John McAfee, 67, has adopted a disguise and is moving every four hours in the Central American jungle in an attempt to evade authorities.
Speaking to the Associated Press, he revealed that a young woman is with him in hiding. The woman's identity has not been revealed.
In an extraordinary series of interviews with Wired magazine, McAfee gave running updates on his progress, describing how he was travelling in boats, lying on the floors of taxis and sleeping in a lice-infested bed.
The tattooed millionaire, who has a penchant for guns, said he had dyed his hair, eyebrows, beard, and moustache black.
He added: "I have modified my appearance in a radical fashion. I'll probably look like a murderer, unfortunately."
McAfee, who lived in a $1.5 million beachside villa on the island of Ambergris Caye off the Belize coast, has repeatedly denied shooting dead his neighbour Gregory Viant Faull, 52, a retired American builder from Florida.
McAfee started his company in the late 1980s and made $100 million.
He said he was alone and unarmed. At one point he told Wired: "Power was just cut to the house I'm in. I think this is it."
Later, he said: "I'm holed up in a place, a mattress here has lice. I've never experienced this before. I'm holed up, I have limited contact with anyone. It's a small country, I'm a white man with unique features. If I leave this house I would be identified instantly. I will not turn myself in. I am adept at hiding. I will do whatever it takes to stay alive.
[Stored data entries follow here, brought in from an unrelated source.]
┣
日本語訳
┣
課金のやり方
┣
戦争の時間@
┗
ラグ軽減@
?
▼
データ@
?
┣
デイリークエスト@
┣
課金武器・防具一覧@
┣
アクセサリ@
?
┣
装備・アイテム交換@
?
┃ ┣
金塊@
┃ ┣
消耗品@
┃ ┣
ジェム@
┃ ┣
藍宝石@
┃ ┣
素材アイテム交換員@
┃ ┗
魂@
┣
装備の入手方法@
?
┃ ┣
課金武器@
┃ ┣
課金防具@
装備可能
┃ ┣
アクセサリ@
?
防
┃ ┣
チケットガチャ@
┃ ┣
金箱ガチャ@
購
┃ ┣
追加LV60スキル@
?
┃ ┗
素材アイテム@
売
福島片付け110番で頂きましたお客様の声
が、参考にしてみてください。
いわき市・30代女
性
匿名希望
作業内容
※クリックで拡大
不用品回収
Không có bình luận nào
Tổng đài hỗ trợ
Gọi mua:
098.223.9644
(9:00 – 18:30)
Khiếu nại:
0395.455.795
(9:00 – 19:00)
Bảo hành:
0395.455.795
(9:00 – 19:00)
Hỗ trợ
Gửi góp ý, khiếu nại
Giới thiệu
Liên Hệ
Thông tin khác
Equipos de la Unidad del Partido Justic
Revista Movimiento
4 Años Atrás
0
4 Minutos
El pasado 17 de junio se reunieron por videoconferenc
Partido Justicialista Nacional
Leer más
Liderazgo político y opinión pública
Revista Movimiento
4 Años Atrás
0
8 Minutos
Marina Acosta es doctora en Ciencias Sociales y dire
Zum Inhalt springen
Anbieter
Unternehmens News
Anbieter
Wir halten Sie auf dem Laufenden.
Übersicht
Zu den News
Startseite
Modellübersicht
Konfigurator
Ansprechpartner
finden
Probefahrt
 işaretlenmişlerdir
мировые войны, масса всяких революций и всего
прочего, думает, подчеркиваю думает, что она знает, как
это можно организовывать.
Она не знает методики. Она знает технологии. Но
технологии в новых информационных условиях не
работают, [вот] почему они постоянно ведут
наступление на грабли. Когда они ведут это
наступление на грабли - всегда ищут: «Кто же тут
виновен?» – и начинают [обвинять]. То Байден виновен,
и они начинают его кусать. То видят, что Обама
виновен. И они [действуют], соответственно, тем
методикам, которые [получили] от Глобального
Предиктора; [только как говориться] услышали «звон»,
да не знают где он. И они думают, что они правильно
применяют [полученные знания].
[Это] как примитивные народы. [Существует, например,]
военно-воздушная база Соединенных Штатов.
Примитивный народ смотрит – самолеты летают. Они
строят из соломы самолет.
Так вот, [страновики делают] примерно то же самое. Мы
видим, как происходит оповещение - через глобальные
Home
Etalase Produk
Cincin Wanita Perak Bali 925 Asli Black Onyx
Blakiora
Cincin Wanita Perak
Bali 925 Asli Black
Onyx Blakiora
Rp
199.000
"You can say I'm paranoid about it but they will kill me, there is no question. They've been trying to get me for months. They want to silence me."
Belize prime minister Dean Barrow dismissed McAfee's claims as "hugely exaggerated".
"Mr McAfee is a person of interest," Mr Barrow said in a phone interview broadcast on national radio and television on Wednesday night.
"His reaction to being a person of interest is, to put it very mildly, hugely exaggerated. He is now, I think, visiting all sorts of calumnies on our country and on our security forces and his behavior is to be deprecated."
"Come forward man," the prime minister continued.
"It is now hugely public and you surely do not expect anyone to believe that the police want to kill you, so that if you come in for questioning you are going to be murdered.
"That is utter and complete nonsense. The spotlight is very much on this issue. Come in and have the police do their job and if it is that you are truly innocent, you are free to go."
Police spokesman Raphael Martinez said: "It would be quite nice for him to come in and answer some of the questions that could lead to the closure of this case "He is not wanted for murder, but he is wanted for questioning as a person of interest."
Please follow Law & Order on Twitter and Facebook.
Join the conversation about this story »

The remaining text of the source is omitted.